Design of the battery build needs to look at all factors including the resistance of the parallel and series link, positive and negative leads of the battery pack itself, connectors have resistance, mechanical or solder connections of connectors, cells themselves have internal resistances which all add up. Look at it from an over all view bottom up, top down. Crappy cold solder joints, some generic crappy connector, net enough tab welds on the tab, undersized series/parallel gauge conductor will not be good.
One last comment is to make sure you have good insulation protection to protect the end of the cell from touching the tabs.

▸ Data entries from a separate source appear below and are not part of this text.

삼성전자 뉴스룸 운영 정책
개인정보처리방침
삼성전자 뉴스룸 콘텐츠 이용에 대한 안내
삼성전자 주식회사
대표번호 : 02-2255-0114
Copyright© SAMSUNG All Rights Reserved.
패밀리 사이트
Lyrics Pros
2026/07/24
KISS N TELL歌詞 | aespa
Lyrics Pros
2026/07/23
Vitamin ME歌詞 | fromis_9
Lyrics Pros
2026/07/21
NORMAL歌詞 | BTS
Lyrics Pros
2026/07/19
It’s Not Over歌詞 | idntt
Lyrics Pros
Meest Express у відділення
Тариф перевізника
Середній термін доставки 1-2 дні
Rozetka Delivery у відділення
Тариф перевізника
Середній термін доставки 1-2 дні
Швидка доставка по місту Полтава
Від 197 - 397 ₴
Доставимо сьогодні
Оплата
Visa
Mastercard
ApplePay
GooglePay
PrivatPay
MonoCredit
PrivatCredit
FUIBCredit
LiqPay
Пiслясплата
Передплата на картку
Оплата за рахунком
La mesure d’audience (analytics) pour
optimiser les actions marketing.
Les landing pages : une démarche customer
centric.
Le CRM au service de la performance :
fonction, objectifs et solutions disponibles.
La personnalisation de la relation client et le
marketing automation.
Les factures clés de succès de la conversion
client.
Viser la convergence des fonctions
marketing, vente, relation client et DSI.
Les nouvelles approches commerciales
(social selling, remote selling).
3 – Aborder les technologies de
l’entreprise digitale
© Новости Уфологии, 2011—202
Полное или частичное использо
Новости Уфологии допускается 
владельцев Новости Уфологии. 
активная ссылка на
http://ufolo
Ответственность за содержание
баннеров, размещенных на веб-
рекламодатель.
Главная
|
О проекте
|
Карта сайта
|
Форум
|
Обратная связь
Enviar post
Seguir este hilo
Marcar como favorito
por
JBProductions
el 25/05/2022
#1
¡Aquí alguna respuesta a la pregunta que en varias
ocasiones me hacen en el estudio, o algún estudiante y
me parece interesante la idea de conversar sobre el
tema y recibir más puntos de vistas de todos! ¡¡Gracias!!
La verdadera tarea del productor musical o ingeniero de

Be sure the series connections are the right gauge for the amps running through them, controller rating, if your battery has a bms take note of those specifications. Always keep that in mind when changing the controller because you dont want the controller to ask to much from the battery and you dont want the bms to always kick in. The less stress on the battery the better :thumb:
Controllers can be cheap, batteries are not cheap even the cheap batteries are not cheap and why would you roll the dice on a cheap, back alley, basement built, unkown, p.o.s. someone bought on ebay, alibaba, aliexpress? Yes there are some reputable builders who sell on there and nothing wrong with buying from a known, reputable entity but it will not be cheap like the eye catching rock bottom blow out sale batteries made with who knows what, counterfeit, faked components. That is why people build their own :thumb:
spinningmagnets said:
The series connections flow the full amps per-cell, which can be as high as 20A per cell for fairly common cells (30A temporary peak per cell is possible).
If you put nickel on top of the copper, the nickel gets hot enough to melt in a tiny spot, from the spot-welder. The nickel-heat is hort enough to melt a spot of copper to the cell tip.